Within the material below, locate the line with "Faça uma cotação" and the line with "Área do cliente", then return those two lines and all lines between them, exactly as written.
>>>
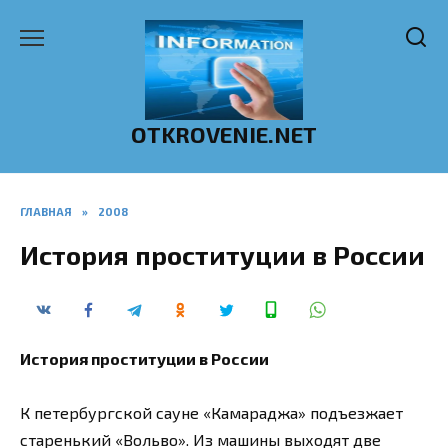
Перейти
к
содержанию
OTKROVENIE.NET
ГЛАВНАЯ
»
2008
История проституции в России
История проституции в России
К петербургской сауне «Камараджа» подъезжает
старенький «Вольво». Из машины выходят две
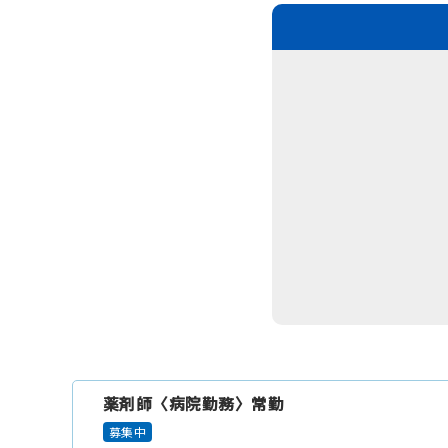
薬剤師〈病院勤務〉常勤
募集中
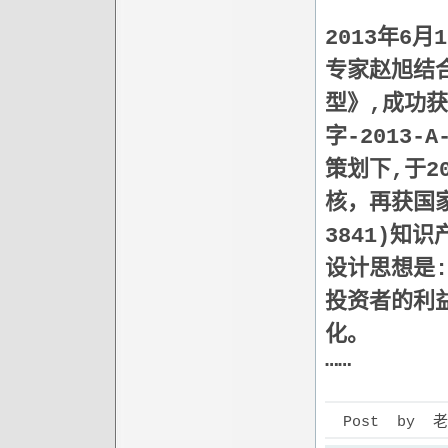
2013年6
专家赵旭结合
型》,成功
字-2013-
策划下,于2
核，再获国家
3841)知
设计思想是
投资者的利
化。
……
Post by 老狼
<<<
>>>
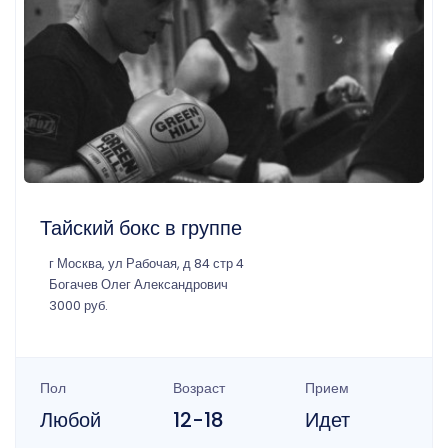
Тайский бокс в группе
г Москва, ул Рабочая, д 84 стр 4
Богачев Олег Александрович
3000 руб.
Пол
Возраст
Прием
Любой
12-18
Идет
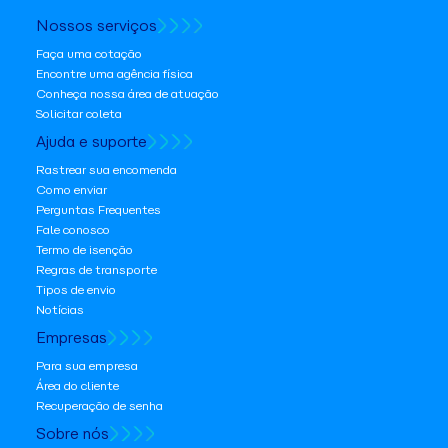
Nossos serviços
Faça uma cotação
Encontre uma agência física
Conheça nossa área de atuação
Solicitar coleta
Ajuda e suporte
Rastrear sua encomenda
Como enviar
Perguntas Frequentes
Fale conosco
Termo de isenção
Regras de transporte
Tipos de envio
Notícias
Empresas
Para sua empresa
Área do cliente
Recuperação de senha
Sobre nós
<<<
>>>
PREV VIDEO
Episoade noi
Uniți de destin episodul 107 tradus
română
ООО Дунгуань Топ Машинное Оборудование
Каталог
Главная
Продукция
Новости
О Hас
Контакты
<<<
* _Exercise response_:
Faça uma cotação
Encontre uma agência física
Conheça nossa área de atuação
Solicitar coleta
Ajuda e suporte
Rastrear sua encomenda
Como enviar
Perguntas Frequentes
Fale conosco
Termo de isenção
Regras de transporte
Tipos de envio
Notícias
Empresas
Para sua empresa
Área do cliente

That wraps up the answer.